De naissance noble, Madeleine de Roybon est la première Européenne propriétaire terrienne dans l’Ontario d’aujourd’hui. Elle arrive probablement en 1679 au fort Frontenac (Kingston), où elle acquiert des terres du célèbre René-Robert Cavelier de La Salle, gouverneur et seigneur du fort.

En 1681, elle aide La Salle à financer ses explorations. C’est vers cette époque qu’il lui concède une seigneurie à l’ouest de Toneguignon (aujourd’hui Collins Bay). Elle y bâtit une maison, des dépendances et un poste de traite, cultive la terre et élève de bétail. Des Iroquois, voulant se venger de la campagne récente des Français contre les Sénécas, détruisent ses bâtiments en août 1687 et la prennent prisonnière. Libérée l’année suivante, de Roybon finit ses jours à Montréal. Mentionnons que l’école élémentaire publique de langue française de Kingston porte aussi son nom depuis 1995.

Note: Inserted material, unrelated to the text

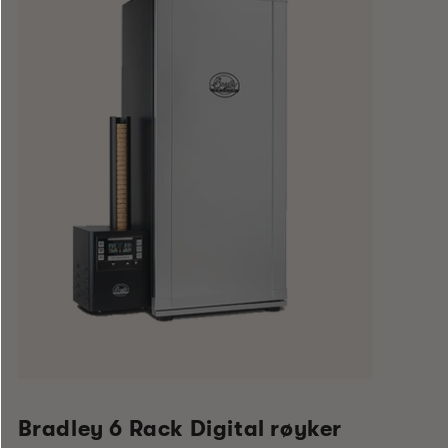
Bradley 6 Rack Digital røyker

Élisabeth Bruyère : fondatrice de l’Hôpital d’Ottawa

Figure marquante de l’histoire féminine et religieuse de l’Ontario français, mère Élisabeth Bruyère a sa plaque de la Fiducie depuis 1995, à Ottawa.

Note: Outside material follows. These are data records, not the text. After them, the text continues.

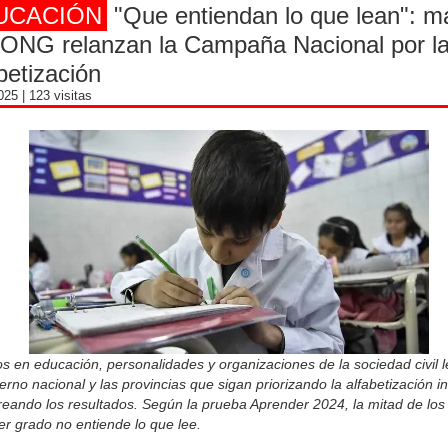
UCACIÓN
"Que entiendan lo que lean": m
 ONG relanzan la Campaña Nacional por l
betización
2025
| 123 visitas
s en educación, personalidades y organizaciones de la sociedad civil l
erno nacional y las provincias que sigan priorizando la alfabetización ini
eando los resultados. Según la prueba Aprender 2024, la mitad de los
er grado no entiende lo que lee.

Pendant les années 1840, Bytown (aujourd’hui Ottawa) est un village de commerce de bois d’œuvre en plein essor qui a une importante population canadienne-française, mais pas d’école catholique et peu de services sociaux. En février 1845, les Sœurs de la Charité de Montréal (dites Sœurs grises) y envoient quatre sœurs. Sous la direction d’Élisabeth Bruyère (née à L’Assomption en 1818), alors jeune femme, les sœurs établissent rapidement une école bilingue pour filles, un hôpital et un orphelinat.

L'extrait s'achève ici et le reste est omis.